- **Exercise**: An exact copy of all the data is required, with pictures left out.

- **Material for this task**:
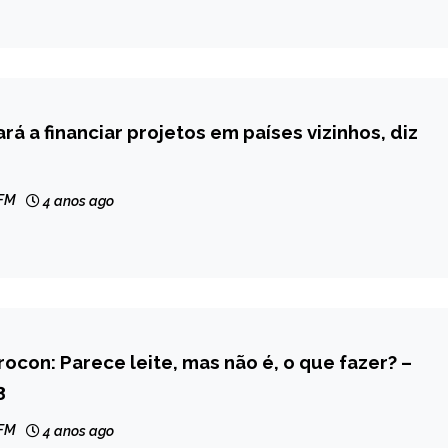
rá a financiar projetos em países vizinhos, diz
 FM
4 anos ago
con: Parece leite, mas não é, o que fazer? –
3
 FM
4 anos ago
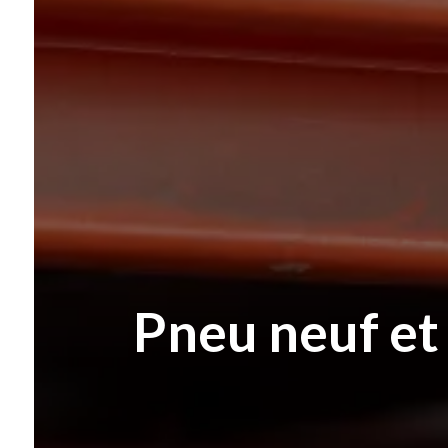
Pneu neuf et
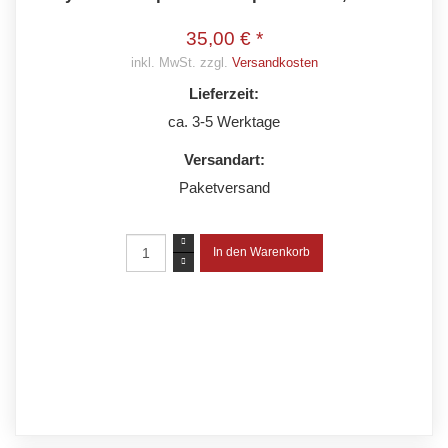
35,00 € *
inkl. MwSt. zzgl.
Versandkosten
Lieferzeit:
ca. 3-5 Werktage
Versandart:
Paketversand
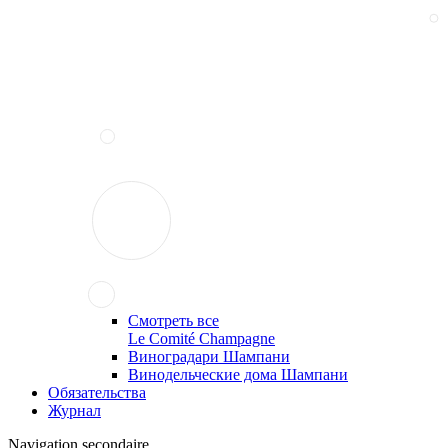
Смотреть все
Le Comité Champagne
Виноградари Шампани
Винодельческие дома Шампани
Обязательства
Журнал
Navigation secondaire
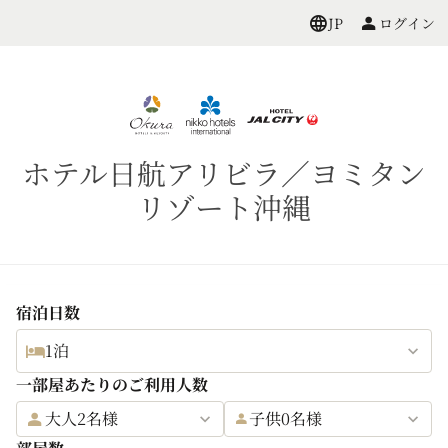
ログイン
JP
ホテル日航アリビラ／ヨミタン
リゾート沖縄
宿泊日数
1泊
一部屋あたりのご利用人数
大人2名様
子供0名様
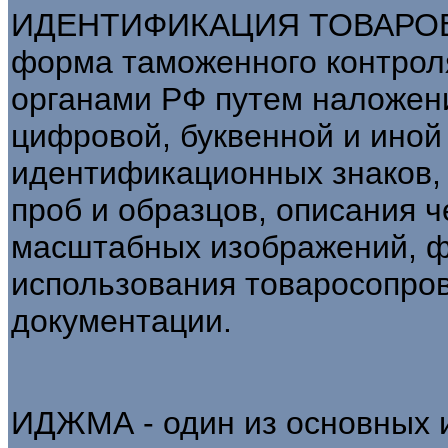
ИДЕНТИФИКАЦИЯ ТОВАРОВ
форма таможенного контрол
органами РФ путем наложени
цифровой, буквенной и иной
идентификационных знаков, 
проб и образцов, описания ч
масштабных изображений, ф
использования товаросопро
документации.
ИДЖМА - один из основных 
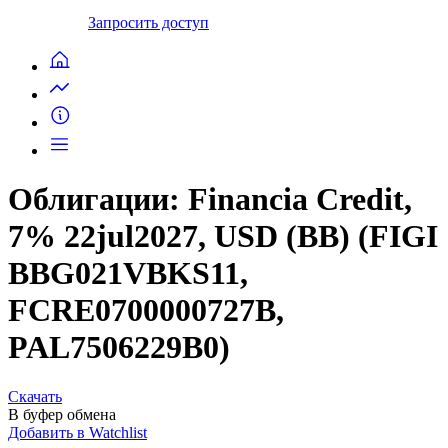
Запросить доступ
Облигации: Financia Credit,
7% 22jul2027, USD (BB) (FIGI
BBG021VBKS11,
FCRE0700000727B,
PAL7506229B0)
Скачать
В буфер обмена
Добавить в Watchlist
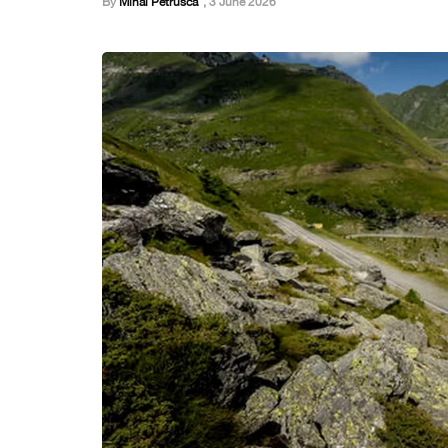
By
Mihai Petrusca
,
3 June 2026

- **Response for this exercise**:
rá a financiar projetos em países vizinhos, diz
 FM
4 anos ago
con: Parece leite, mas não é, o que fazer? –
3
 FM
4 anos ago
Pneu neuf et
35,00 € *
inkl. MwSt. zzgl.
Versandkosten
Lieferzeit:
ca. 3-5 Werktage
Versandart:
Paketversand
Смотреть все
Le Comité Champagne
Виноградари Шампани
Винодельческие дома Шампани
Обязательства
Журнал
Navigation secondaire
ログイン
JP
ホテル日航アリビラ／ヨミタン
リゾート沖縄
宿泊日数
1泊
一部屋あたりのご利用人数
大人2名様
子供0名様
ИДЕНТИФИКАЦИЯ ТОВАРОВ
форма таможенного контрол
органами РФ путем наложени
цифровой, буквенной и иной
идентификационных знаков, 
проб и образцов, описания ч
масштабных изображений, ф
использования товаросопро
документации.
ИДЖМА - один из основных 
Запросить доступ
Облигации: Financia Credit,
7% 22jul2027, USD (BB) (FIGI
BBG021VBKS11,
FCRE0700000727B,
PAL7506229B0)
Скачать
В буфер обмена
Добавить в Watchlist
By
Mihai Petrusca
,
3 June 2026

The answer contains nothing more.